Сказанное, в полной мере относится и ко мне. Я хочу, но еще не знаю, как мне добиться этого с в о е г о? Об этом я думаю всегда, когда пишу и когда не пишу, оно, это с в о е, постоянно меня тревожит, не дает спокойно жить. Тем более теперь, когда прошло более года с того памятного вечера, когда я на чистом листе написал «Запах полыни», и из задуманной небольшой повести в моих мечтах уже вырос роман-эпопея, по моему замыслу состоящая из трех книг. Написана, да и то еще не набело, пока что одна книга — «Суровая юность», а две имеют лишь название: «Степь да степь» и «Добрые всходы».

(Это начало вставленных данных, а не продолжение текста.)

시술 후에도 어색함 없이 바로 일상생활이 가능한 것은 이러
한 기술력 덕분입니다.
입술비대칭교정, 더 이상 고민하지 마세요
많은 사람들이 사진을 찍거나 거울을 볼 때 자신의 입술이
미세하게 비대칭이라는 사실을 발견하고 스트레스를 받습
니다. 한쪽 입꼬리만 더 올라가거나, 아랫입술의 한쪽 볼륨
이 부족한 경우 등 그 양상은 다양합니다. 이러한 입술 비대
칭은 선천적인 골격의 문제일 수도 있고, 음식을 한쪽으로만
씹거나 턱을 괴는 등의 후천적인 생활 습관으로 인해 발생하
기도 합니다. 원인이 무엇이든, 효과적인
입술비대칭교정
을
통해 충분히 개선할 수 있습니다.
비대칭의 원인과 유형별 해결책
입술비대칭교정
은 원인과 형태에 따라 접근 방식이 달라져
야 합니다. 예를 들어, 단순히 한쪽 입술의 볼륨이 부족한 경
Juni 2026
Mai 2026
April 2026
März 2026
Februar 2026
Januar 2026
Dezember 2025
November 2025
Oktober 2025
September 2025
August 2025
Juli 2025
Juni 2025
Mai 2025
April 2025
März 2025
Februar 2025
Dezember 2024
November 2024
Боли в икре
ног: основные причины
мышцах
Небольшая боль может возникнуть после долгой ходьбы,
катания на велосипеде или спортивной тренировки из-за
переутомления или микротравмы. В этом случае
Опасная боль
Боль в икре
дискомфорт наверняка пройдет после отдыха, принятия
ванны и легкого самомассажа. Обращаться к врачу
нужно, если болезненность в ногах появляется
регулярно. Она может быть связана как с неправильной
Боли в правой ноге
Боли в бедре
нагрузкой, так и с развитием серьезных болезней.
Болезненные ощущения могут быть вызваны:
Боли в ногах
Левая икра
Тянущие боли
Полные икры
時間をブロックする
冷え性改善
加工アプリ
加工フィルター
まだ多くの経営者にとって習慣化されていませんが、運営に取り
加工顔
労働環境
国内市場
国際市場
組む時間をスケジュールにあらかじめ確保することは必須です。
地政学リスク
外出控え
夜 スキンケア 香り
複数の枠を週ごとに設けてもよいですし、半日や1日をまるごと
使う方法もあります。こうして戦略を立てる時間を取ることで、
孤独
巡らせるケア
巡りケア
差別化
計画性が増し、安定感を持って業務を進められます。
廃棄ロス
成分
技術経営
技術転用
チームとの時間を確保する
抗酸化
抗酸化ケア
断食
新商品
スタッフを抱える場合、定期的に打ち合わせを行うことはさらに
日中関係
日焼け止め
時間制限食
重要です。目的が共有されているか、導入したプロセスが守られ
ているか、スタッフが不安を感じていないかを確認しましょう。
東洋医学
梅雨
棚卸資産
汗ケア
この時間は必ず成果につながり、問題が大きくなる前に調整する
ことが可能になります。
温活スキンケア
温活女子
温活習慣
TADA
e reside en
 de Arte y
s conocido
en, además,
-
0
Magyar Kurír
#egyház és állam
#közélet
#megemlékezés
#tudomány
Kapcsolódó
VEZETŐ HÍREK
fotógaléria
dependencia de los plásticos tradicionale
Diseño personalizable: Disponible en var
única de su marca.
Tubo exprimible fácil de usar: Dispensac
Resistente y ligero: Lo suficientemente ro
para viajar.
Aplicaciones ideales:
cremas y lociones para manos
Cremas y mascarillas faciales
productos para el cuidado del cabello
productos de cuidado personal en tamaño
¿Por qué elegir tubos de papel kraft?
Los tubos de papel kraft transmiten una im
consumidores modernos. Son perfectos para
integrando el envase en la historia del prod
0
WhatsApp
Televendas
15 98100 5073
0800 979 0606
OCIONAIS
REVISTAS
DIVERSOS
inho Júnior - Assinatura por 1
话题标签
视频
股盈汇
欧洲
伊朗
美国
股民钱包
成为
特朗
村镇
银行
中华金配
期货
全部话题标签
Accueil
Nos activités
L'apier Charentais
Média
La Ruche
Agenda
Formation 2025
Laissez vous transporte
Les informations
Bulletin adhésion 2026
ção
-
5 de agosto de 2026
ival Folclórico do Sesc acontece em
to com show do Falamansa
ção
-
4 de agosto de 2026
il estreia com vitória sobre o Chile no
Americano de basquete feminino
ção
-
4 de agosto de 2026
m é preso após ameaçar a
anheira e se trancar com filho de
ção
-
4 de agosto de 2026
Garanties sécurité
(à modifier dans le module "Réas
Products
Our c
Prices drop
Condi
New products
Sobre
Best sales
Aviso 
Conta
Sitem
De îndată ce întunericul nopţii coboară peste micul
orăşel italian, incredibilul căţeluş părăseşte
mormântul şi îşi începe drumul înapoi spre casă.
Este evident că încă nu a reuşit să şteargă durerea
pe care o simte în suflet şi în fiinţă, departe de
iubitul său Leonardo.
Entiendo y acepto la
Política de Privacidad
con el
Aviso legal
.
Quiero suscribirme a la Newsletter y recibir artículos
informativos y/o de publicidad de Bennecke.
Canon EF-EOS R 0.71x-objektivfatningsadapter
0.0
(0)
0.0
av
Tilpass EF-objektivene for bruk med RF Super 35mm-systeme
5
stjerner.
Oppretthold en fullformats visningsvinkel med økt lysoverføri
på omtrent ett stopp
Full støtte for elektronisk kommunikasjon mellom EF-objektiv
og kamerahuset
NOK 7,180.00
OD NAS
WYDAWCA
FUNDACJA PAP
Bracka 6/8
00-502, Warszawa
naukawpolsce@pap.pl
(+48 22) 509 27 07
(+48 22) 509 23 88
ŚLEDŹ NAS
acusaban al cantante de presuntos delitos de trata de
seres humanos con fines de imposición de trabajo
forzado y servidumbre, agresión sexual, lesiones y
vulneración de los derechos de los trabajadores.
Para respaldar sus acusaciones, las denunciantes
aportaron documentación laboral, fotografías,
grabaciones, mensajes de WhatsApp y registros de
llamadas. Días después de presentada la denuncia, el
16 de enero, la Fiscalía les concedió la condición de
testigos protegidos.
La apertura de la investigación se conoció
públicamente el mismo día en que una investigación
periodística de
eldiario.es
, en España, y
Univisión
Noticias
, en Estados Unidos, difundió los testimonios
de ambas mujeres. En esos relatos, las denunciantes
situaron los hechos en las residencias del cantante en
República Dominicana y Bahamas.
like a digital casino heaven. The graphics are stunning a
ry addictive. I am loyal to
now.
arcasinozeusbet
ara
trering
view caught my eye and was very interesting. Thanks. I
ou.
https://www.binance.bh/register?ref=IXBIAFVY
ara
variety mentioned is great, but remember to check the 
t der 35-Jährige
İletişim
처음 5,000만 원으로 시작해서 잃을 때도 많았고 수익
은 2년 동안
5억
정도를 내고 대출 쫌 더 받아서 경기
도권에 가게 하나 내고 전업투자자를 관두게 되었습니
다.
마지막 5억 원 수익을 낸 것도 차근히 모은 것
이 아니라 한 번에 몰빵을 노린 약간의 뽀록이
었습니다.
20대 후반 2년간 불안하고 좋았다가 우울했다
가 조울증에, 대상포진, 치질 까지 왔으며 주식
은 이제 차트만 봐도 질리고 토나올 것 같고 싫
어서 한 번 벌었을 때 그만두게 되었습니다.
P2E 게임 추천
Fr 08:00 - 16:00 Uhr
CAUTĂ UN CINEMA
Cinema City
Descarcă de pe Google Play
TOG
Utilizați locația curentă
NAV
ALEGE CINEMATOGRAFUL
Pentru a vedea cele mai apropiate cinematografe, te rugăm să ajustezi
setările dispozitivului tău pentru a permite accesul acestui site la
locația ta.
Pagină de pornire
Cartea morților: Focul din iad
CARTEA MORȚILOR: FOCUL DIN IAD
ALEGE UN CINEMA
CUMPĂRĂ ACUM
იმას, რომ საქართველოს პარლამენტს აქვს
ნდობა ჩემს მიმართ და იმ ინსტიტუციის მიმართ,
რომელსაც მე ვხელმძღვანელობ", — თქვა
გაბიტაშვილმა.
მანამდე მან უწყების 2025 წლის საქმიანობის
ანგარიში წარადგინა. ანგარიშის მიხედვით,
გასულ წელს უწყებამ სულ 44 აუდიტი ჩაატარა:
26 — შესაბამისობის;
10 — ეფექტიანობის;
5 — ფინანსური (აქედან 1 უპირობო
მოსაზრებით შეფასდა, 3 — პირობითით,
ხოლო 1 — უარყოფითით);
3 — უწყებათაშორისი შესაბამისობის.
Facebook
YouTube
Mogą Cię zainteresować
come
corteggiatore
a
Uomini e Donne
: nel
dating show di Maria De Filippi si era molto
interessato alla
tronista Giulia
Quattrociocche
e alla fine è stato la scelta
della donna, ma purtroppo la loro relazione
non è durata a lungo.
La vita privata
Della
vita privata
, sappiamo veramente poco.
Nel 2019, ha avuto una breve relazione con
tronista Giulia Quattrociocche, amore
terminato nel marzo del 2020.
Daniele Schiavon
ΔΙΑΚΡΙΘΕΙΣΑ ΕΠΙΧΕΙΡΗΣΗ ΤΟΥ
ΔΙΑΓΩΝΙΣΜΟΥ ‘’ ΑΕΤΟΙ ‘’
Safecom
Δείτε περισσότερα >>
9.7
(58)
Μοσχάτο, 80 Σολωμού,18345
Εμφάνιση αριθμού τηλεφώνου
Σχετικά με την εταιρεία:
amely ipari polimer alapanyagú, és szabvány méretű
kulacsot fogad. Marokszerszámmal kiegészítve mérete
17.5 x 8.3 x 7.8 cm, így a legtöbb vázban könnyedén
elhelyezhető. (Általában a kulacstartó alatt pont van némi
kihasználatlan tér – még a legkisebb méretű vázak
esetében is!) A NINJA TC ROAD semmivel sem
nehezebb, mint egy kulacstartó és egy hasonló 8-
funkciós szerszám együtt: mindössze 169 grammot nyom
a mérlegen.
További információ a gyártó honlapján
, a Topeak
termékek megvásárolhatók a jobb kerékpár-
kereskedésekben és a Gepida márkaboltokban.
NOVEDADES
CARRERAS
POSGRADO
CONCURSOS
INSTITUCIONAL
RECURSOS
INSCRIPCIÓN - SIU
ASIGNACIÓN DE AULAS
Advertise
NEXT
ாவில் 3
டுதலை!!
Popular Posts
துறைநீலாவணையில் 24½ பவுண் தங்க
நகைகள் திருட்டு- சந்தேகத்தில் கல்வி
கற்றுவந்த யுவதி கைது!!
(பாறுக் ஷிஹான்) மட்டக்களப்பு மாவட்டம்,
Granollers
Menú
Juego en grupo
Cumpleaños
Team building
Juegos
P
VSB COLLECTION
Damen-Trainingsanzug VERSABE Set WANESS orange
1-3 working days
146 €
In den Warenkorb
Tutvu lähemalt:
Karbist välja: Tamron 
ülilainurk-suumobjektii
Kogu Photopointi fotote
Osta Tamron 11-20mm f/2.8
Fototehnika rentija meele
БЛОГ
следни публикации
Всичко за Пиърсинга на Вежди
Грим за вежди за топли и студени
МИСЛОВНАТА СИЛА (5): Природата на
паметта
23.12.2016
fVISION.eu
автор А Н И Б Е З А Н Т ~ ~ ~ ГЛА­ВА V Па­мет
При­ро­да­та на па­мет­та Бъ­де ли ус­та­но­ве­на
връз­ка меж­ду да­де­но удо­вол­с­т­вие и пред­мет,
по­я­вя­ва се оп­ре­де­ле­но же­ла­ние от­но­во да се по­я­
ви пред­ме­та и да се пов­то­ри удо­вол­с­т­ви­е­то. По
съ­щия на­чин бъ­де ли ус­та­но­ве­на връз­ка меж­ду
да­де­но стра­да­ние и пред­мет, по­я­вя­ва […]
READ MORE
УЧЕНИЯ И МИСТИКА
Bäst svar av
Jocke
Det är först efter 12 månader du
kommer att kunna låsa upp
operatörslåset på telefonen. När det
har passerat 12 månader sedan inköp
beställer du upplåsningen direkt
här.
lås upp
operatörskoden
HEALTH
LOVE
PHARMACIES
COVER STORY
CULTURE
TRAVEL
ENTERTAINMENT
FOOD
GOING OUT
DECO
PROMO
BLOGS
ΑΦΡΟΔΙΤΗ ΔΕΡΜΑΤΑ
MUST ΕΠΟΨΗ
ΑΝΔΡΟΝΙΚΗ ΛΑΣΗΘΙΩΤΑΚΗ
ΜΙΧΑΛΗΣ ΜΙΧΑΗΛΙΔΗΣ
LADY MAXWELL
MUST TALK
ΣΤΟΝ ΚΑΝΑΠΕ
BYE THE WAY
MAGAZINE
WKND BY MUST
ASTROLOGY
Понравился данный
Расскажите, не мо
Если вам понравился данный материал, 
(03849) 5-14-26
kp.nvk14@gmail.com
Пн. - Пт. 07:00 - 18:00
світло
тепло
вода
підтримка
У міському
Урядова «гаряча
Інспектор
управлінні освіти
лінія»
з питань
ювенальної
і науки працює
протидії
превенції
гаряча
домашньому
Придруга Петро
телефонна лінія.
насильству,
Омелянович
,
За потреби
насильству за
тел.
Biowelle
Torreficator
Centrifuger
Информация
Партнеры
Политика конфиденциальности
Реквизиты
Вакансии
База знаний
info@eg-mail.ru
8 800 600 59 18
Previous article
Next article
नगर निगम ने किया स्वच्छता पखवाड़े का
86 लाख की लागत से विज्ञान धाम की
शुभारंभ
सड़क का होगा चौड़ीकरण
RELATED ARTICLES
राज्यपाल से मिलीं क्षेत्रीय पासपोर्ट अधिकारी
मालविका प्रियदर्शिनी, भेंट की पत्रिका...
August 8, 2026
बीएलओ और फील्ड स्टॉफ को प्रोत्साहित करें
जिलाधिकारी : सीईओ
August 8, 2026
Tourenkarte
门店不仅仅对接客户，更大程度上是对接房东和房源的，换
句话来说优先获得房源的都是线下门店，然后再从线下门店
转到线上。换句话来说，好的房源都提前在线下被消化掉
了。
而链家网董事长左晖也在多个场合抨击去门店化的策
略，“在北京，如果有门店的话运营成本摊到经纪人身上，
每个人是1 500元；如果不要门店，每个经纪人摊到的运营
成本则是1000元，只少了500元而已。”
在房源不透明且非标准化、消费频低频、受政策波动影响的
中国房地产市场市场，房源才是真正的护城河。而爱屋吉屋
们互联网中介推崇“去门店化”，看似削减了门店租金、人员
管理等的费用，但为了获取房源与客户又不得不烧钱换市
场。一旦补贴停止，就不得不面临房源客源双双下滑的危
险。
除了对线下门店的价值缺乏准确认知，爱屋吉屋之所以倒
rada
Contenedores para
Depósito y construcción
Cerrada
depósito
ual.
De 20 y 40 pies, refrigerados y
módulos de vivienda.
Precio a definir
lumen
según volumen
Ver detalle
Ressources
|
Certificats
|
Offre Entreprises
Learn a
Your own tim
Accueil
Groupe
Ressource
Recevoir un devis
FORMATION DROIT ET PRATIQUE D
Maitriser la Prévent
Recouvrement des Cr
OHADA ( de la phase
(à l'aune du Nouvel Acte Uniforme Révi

Перечитывая «Суровую юность», я снова вспомнил свои же мысли о том, что писать может всякий грамотный человек, если у него, разумеется, есть тяга к сочинительству. И в том, что такая тяга у меня имеется, видится мне не вина моя, а беда моя. И суть этой беды состоит в том, что я, собираясь в дальнюю дорогу, переоценил свои силы и свои скромные возможности. Написать роман-эпопею в трех книгах — это же невероятно трудно. Тут нужны не только смелость и завидная усидчивость за письменным столом, а и то главное, что именуется талантом художника. Есть ли этот талант художника у меня? Умею ли я с помощью слов рисовать зримые картины природы, портреты людей? Если судить по первой книге моей эпопеи, то с сожалением следует признать: таланта художника на ее страницах не обнаружил даже сам автор. Факт весьма огорчительный. Я знаю описанную мною жизнь, то есть жизнь моей бабуси, и знаю тех людей, с которыми встречался в Привольном и во многих селах и хуторах. Но одного знания жизни людей, оказывается, мало. Нужно мастерство. А как оно достигается?
Кто-то сказал: настоящее искусство начинается там, где кончается равнодушие. Правильная мысль. Книга хороша, когда она заразительна, тогда от нее нельзя оторваться, она заставляет сопереживать вместе с описанными в ней героями, понимать их горе, их радость. Моя же «Суровая юность» не волнует даже меня. Я читал страницу за страницей не потому, что не мог оторваться от чтения, а потому, что мне надо было перечитать то, что сам я сочинил. И еще: я совершил ошибку, взявшись за произведение крупное, многоплановое. Если во мне есть потребность к литературным занятиям, то мне следовало бы испробовать свои силы на коротких рассказах, такого размера, как те же мои «Сельские этюды», то есть мне необходимо было поступить так, как поступали почти все великие романисты. И я снова вспомнил того штангиста, который решил удивить публику, заказал слишком большой вес штанги и не взял ее.